Axio as Money – Henry Gleizer
Money started out as intermediate goods involved in a transaction that otherwise would have been barter. As intermediate goods, money had to be valuable, portable, and divisible. This is how a measure of gold or silver came to be used as money. Eventually, coins were devised to standardize the weight and therefore the value of money. However, this does not explain what money is?
Much has been written on the subject of money, yet it remains mysterious and highly debatable. The key to this puzzle is the relationship between money and goods, in which goods are the wealth, while money is a claim on wealth. In other words, money is a financial obligation that acknowledges a debt owed. Simply put, money is an IOU (i.e., an informal loan agreement) that promises to repay a specific amount owed.
If money is an IOU then it must be borrowed into existence. This also means that within a monetary system, the amount of money in circulation should be equal to the amount of the outstanding debt. Otherwise money is fiat with no intrinsic value.
The Axio is a project to create fully backed currency using basic blockchain technology. Specifically, a blockchain is used to secure the life-cycle of the Axio. Each Axio will be created as a loan and will be destroyed when it is paid out. This process of creation and destruction of the Axio will be secured with a blockchain. Consequently, the amount of Axio in circulation will be able to expand and contract in proportion to the demand for the Axio, while assuring that the Axio is fully backed by the full faith and credit of the borrowers. This would give the Axio many advantages over other cryptocurrencies, including a stable intrinsic value that does not depend on other currencies or commodities, free real-time transactions paid for by the interest on loans, legal basis of a security issued under the U.S. law, in addition to many other advantages the Axio monetary system will offer.
As a fully backed currency, the Axio would be able to compete with the fiat money, the value of which is set by supply and demand and people’s faith in its worth. While fiat money loses value due to inflation, the Axio will have to contend with deflation, since the system will accumulate the value of the interest payments within a supply of a fully backed currency. Regardless of how the Foundation will deal with deflation, savers would be better off holding the Axio rather than fiat. Moreover, the Axio account holders will not be tied to their local fiat currencies, and any problems associated with these currencies.
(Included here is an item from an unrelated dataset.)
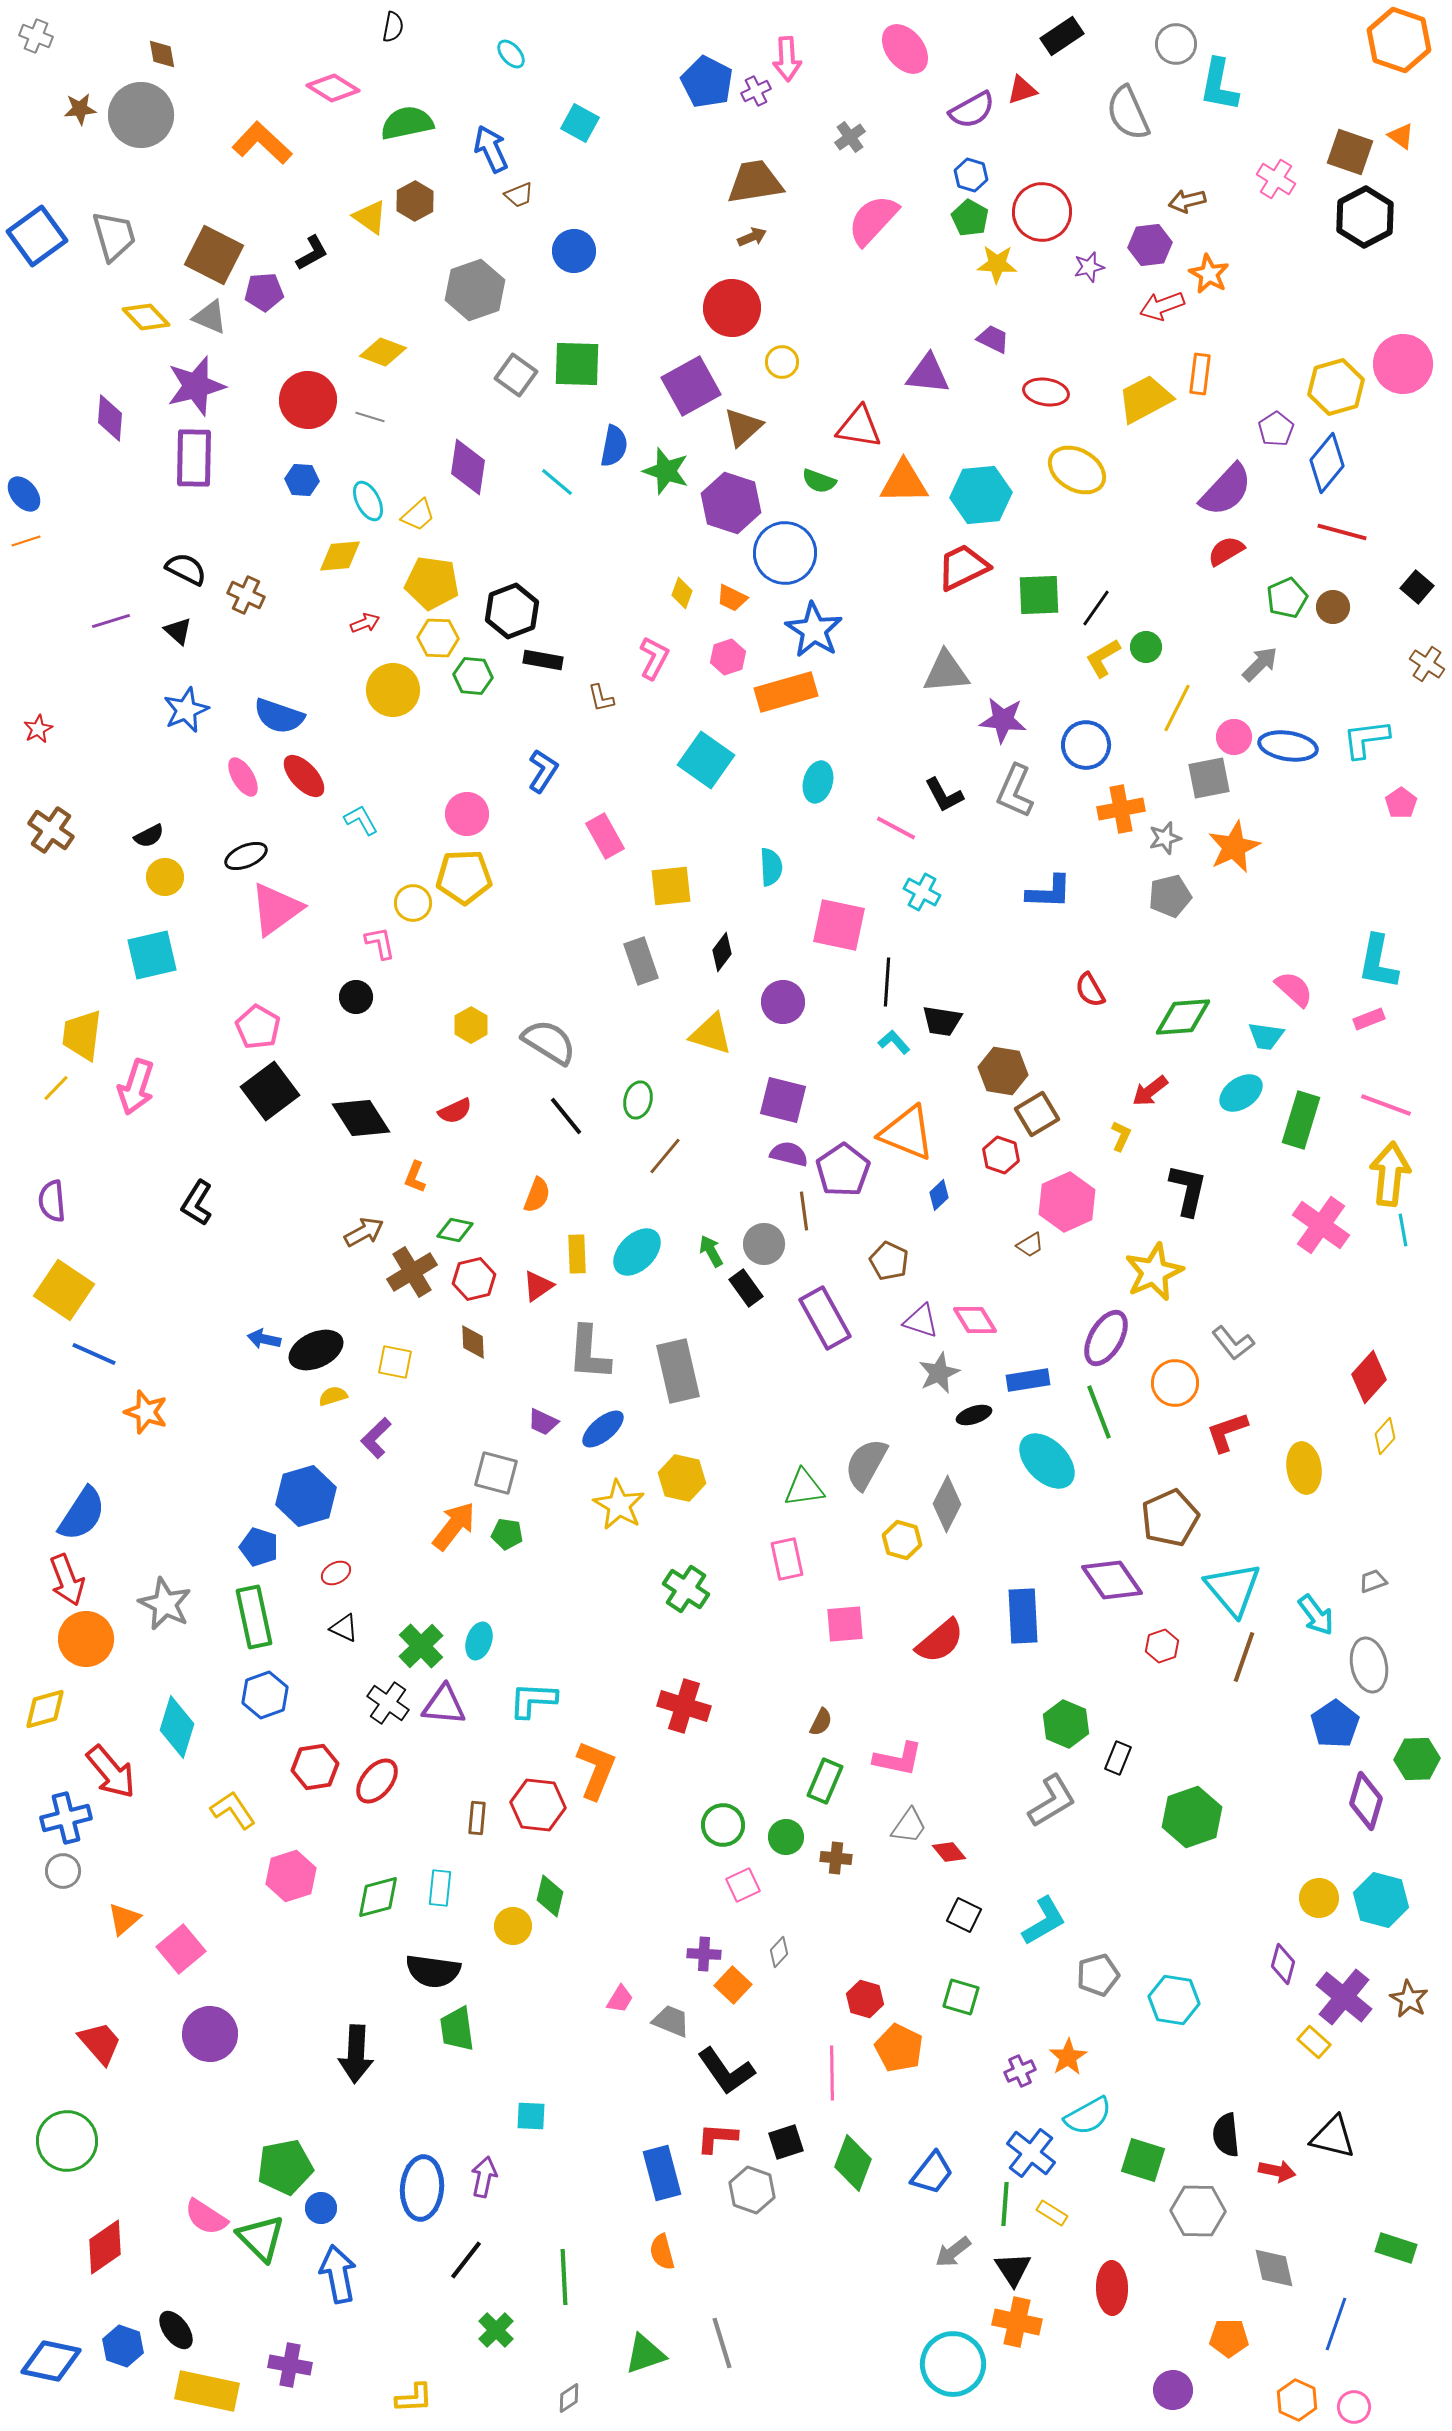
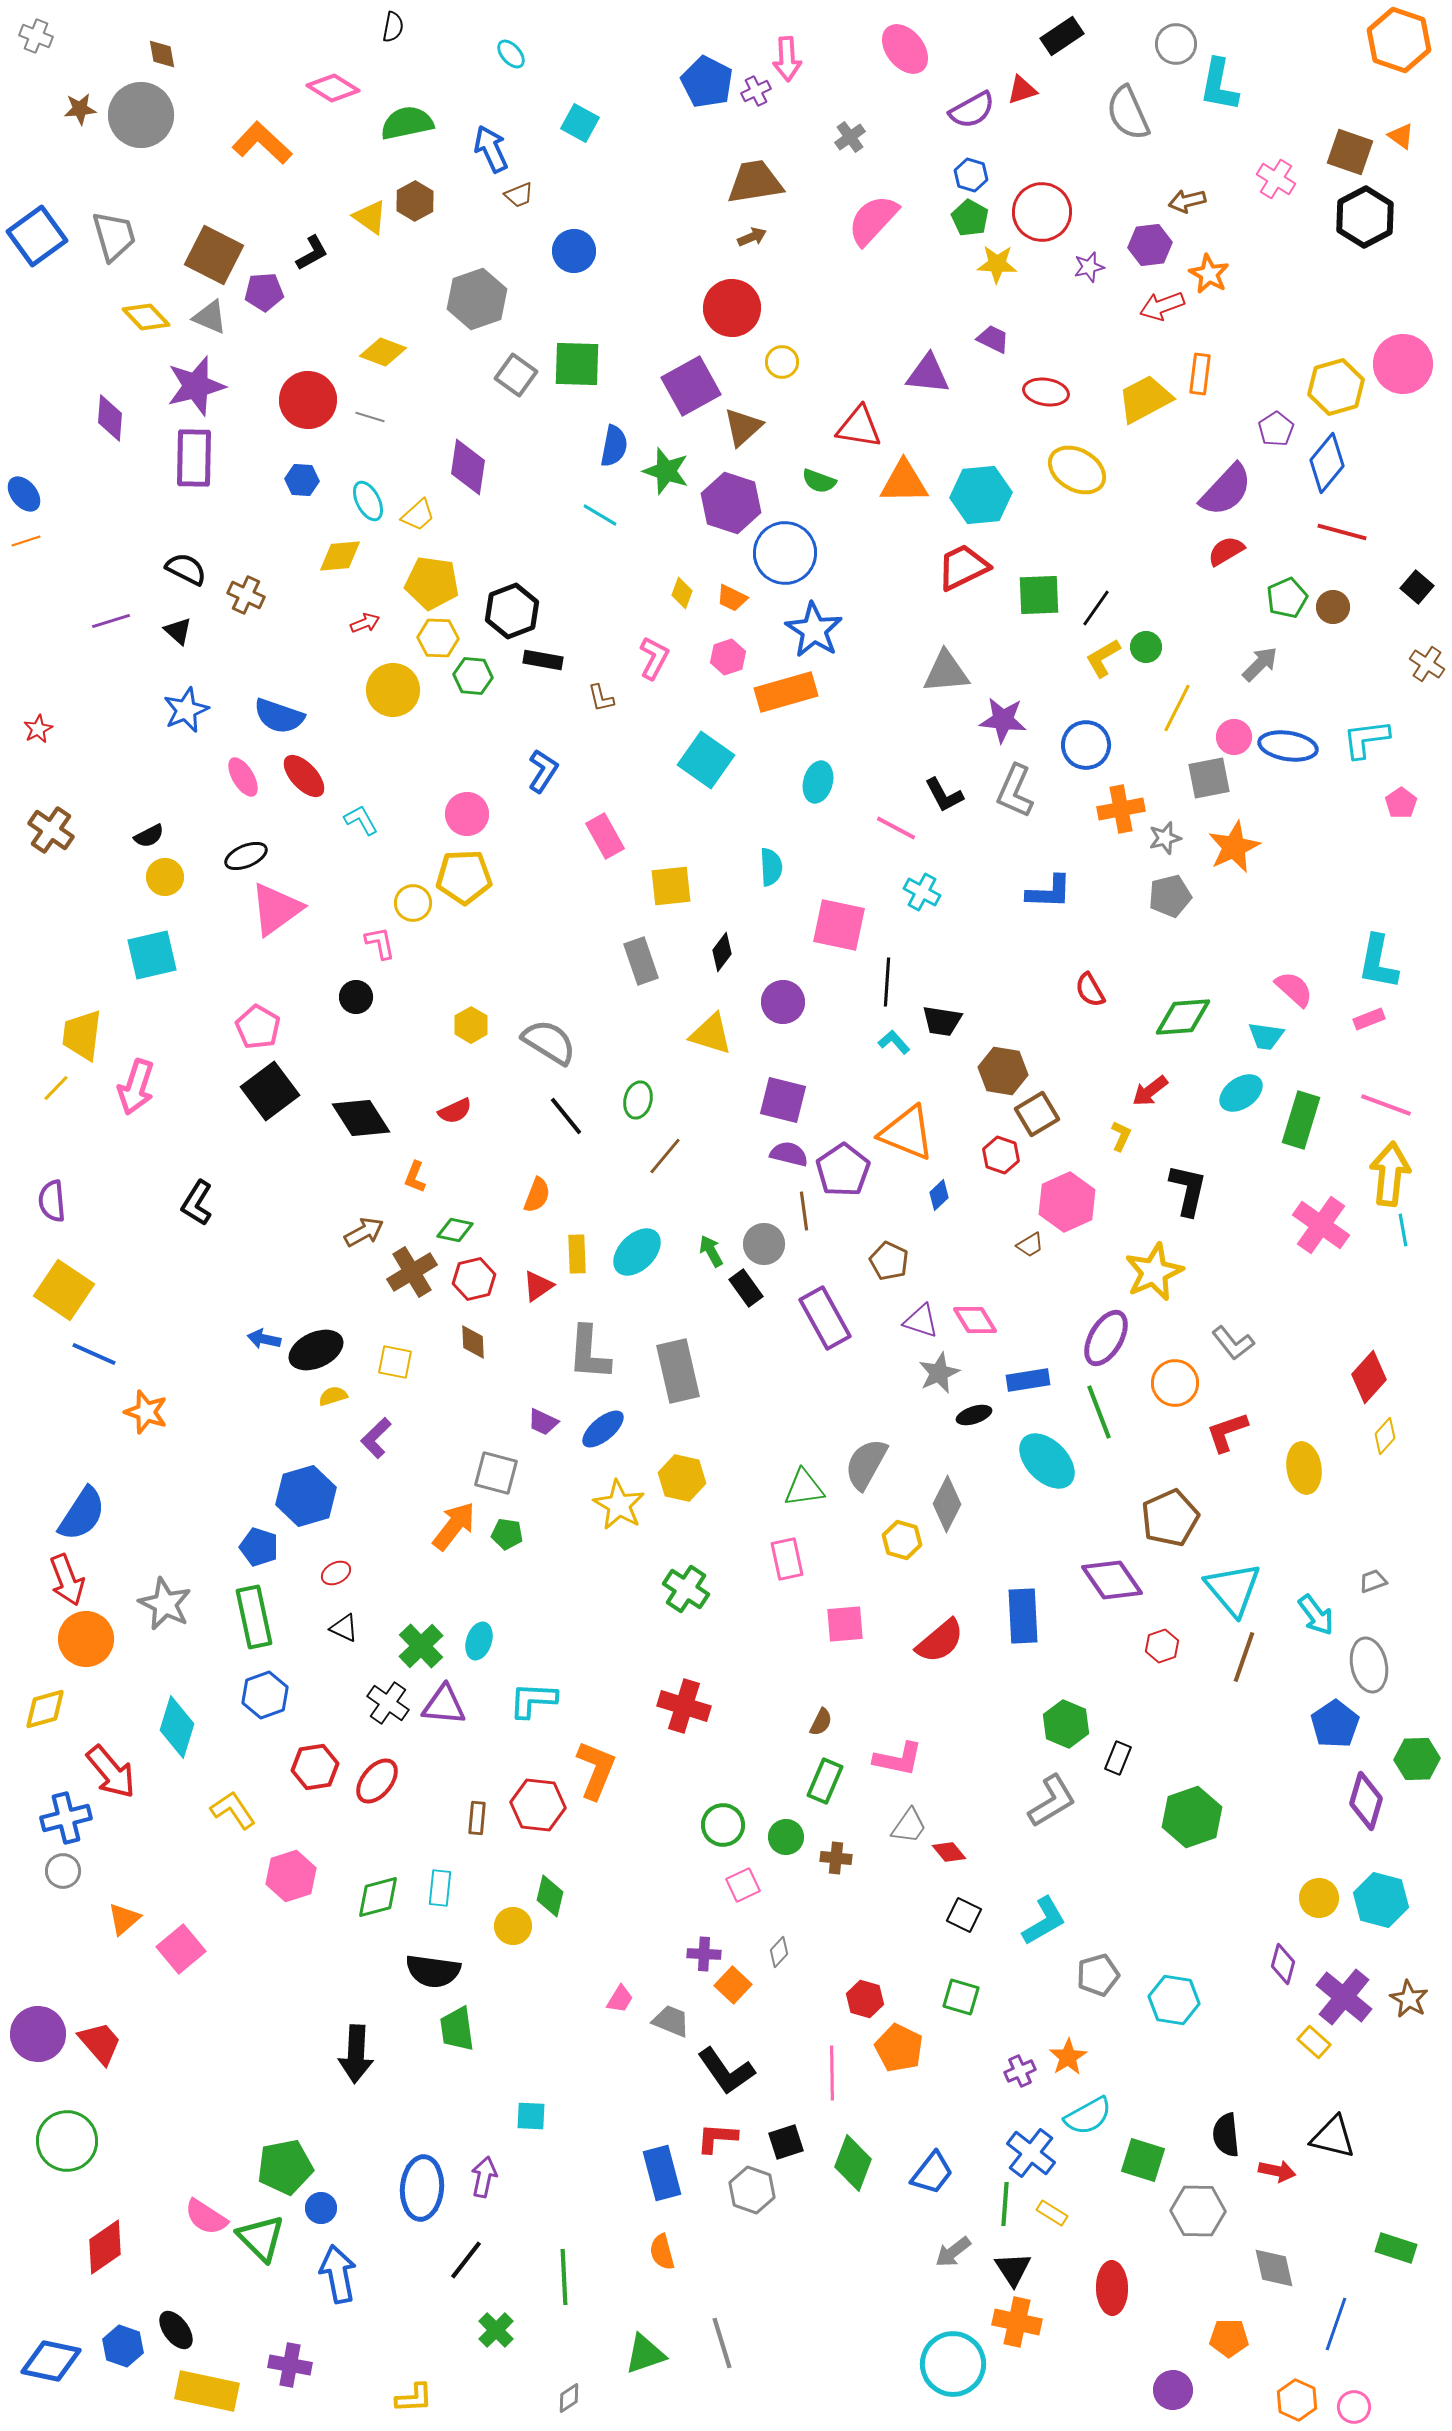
gray hexagon at (475, 290): moved 2 px right, 9 px down
cyan line at (557, 482): moved 43 px right, 33 px down; rotated 9 degrees counterclockwise
purple circle at (210, 2034): moved 172 px left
The goal is to be able to use the Axio as any other currency while providing advantages no other currency can offer.
The statements contained in this document are exclusively opinions and forward-looking statements, which involve known and unknown risks and uncertainties which may cause actual events or results to differ materially from the estimates or results expressed herein. We do not make any guarantees regarding estimates, projections or results contained herein, whether express or implied, and disclaim any liability therefor.